Executive Summary

The price of a single token keeps falling. In the year from Q1 2025, the cost per million tokens dropped from $18.40 to $6.07 — a 67% decline. Yet over the same period, 73% of companies blew past their AI budget. The unit price fell to a third, and the bill went up anyway. This piece tracks down the culprit behind that paradox.

The culprit is volume. Where a single chatbot turn spends a few hundred tokens, a single agent session spends hundreds of thousands. And at the heart of that gluttony sits the retry. When a model fails to produce output of the quality it needs, it throws the entire context back in and tries again — and once the correction cycle repeats ten times, token consumption balloons up to 50×. A large share of the bill, in other words, is money spent on the model patching bad inputs by itself.

Here the question flips. If the root cause of those retries is ambiguous, gap-riddled input data, then data quality is no longer an accuracy metric — it is a cost printed directly on the token bill. That is the moment cleaning your data stops being an ethic or a best practice and becomes a matter of accounting.

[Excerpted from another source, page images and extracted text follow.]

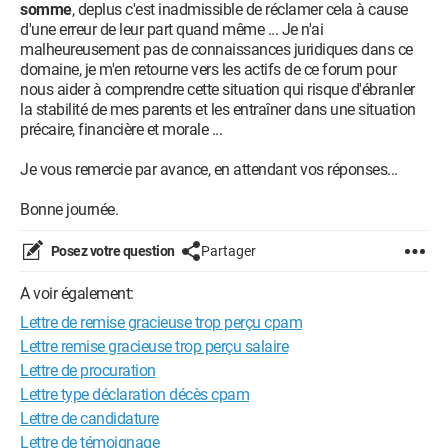
somme
, deplus c'est inadmissible de réclamer cela à cause
d'une erreur de leur part quand même ... Je n'ai
malheureusement pas de connaissances juridiques dans ce
domaine, je m'en retourne vers les actifs de ce forum pour
nous aider à comprendre cette situation qui risque d'ébranler
la stabilité de mes parents et les entraîner dans une situation
précaire, financière et morale ...
Je vous remercie par avance, en attendant vos réponses...
Bonne journée.
Posez votre question
Partager
A voir également:
Lettre de remise gracieuse trop perçu cpam
Lettre remise gracieuse trop perçu salaire
Lettre de procuration
Lettre type déclaration décès cpam
Lettre de candidature
Lettre de témoignage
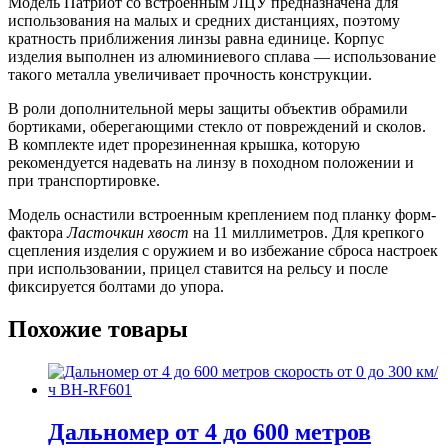
Модель Патриот со встроенным ЛЦУ предназначена для
использования на малых и средних дистанциях, поэтому
кратность приближения линзы равна единице. Корпус
изделия выполнен из алюминиевого сплава — использование
такого металла увеличивает прочность конструкции.
В роли дополнительной меры защиты объектив обрамили
бортиками, оберегающими стекло от повреждений и сколов.
В комплекте идет прорезиненная крышка, которую
рекомендуется надевать на линзу в походном положении и
при транспортировке.
Модель оснастили встроенным креплением под планку форм-
фактора
Ласточкин хвост
на 11 миллиметров. Для крепкого
сцепления изделия с оружием и во избежание сброса настроек
при использовании, прицел ставится на рельсу и после
фиксируется болтами до упора.
Похожие товары
Дальномер от 4 до 600 метров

Four numbers carry the skeleton of this paradox: the token price that fell to a third in a year, the share of companies that overshot their budget anyway, the 30× jump in cost-per-interaction from a single chatbot turn to one agent orchestration, and the 50× multiplier with which retries inflate tokens.

−67%

Token price drop

$18.40 → $6.07 / million tokens (Q1 2025→2026)

73%

Companies over budget

Share that overshot their AI budget despite cheaper tokens

30×

Cost-per-interaction rise

Chatbot $0.04 → agent orchestration $1.20

50×

Retry token multiplier

Token consumption after 10 stacked correction cycles

1

Prices Fell, the Bill Rose

Over the past year, nearly every model provider cut its token prices. By Optimum Partners' tally, the average cost per million tokens fell from $18.40 to $6.07 — a 67% cut. By common sense, the cost of doing the same work should have dropped to a third as well. Yet actual bills moved the other way. Over the same window, 73% of the companies surveyed overshot their AI budget.

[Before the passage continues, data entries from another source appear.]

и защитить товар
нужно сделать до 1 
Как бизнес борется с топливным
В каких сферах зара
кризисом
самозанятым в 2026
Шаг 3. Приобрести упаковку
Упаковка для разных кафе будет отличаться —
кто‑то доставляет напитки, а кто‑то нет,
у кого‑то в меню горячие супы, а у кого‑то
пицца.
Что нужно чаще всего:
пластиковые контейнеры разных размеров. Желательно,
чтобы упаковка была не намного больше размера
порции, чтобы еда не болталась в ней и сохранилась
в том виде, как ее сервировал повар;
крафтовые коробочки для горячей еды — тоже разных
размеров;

The reason unit price and bill move in opposite directions is simple. The bill is unit price times usage — and while the unit price fell to a third, usage grew far faster than that. The epicenter of that usage explosion is the "AI agent." Unlike a chatbot that answers a question once and stops, an agent runs a long loop: it reads files, makes a plan, calls tools, verifies results, and fixes them again. Even for the same single request, the order of magnitude of tokens consumed is different.

The difference in scale comes not from estimates but from measurements. Agent workflows spend 5 to 30 times more tokens than a simple chatbot. It is not unusual for a single session to burn hundreds of thousands of tokens. Even if the unit price drops by more than half, when usage jumps fivefold, tenfold, thirtyfold, the bill grows as a matter of course. This is the point where a budget that only watched the price tag falls apart.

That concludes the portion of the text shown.